For example, we have a system with PMEM (persistent memory, Optane
DCPMM, or AEP, or something else) in DIMM slots and CXL.mem connected
via CXL link to a remote memory pool.  We will need ACPI HMAT for PMEM
and CXL CDAT for CXL.mem.  One way is to make dax/kmem identify the
types of the device and call corresponding algorithms.  The other way
(suggested by this series) is to make dax/kmem call a notifier chain,
then CXL CDAT or ACPI HMAT can identify the type of device and calculate
the distance if the type is correct for them.  I don't think that it's
good to make dax/kem to know every possible types of memory devices.

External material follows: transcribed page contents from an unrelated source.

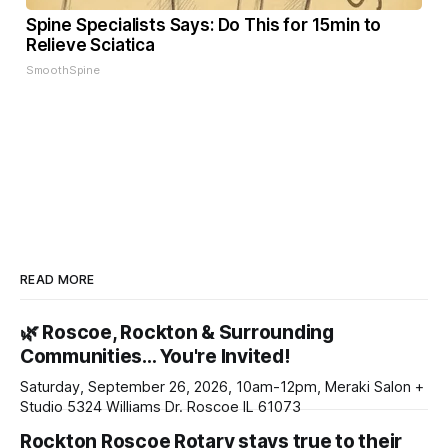
Spine Specialists Says: Do This for 15min to
Relieve Sciatica
SmoothSpine
READ MORE
🌿 Roscoe, Rockton & Surrounding
Communities… You're Invited!
Saturday, September 26, 2026, 10am-12pm, Meraki Salon +
Studio 5324 Williams Dr. Roscoe IL 61073
Rockton Roscoe Rotary stays true to their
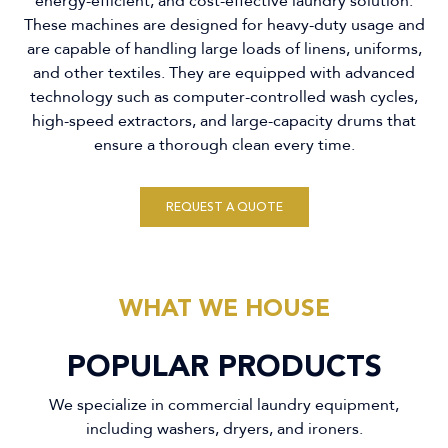
energy-efficient, and cost-effective laundry solution.
These machines are designed for heavy-duty usage and
are capable of handling large loads of linens, uniforms,
and other textiles. They are equipped with advanced
technology such as computer-controlled wash cycles,
high-speed extractors, and large-capacity drums that
ensure a thorough clean every time.
REQUEST A QUOTE
WHAT WE HOUSE
POPULAR PRODUCTS
We specialize in commercial laundry equipment,
including washers, dryers, and ironers.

>> Multiple algorithm implementations can cooperate via calculating
>> abstract distance for different memory nodes.  The preference of
>> algorithm implementations can be specified via
>> priority (notifier_block.priority).
>
> How/what decides the priority though? That seems like something better
> decided by a device driver than the algorithm driver IMHO.

Do we need the memory device driver specific priority?  Or we just share
a common priority?  For example, the priority of CXL CDAT is always
higher than that of ACPI HMAT?  Or architecture specific?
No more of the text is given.